EXERCISE REQUIREMENTS —
Without changing anything, output the records below.

(Beginning of RECORDS FOR THE EXERCISE)

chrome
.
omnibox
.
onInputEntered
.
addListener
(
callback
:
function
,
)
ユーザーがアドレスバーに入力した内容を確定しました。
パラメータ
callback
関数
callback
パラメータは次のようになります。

(End of RECORDS FOR THE EXERCISE)

SOLUTION —
chrome
.
omnibox
.
onInputEntered
.
addListener
(
callback
:
function
,
)
ユーザーがアドレスバーに入力した内容を確定しました。
パラメータ
callback
関数
callback
パラメータは次のようになります。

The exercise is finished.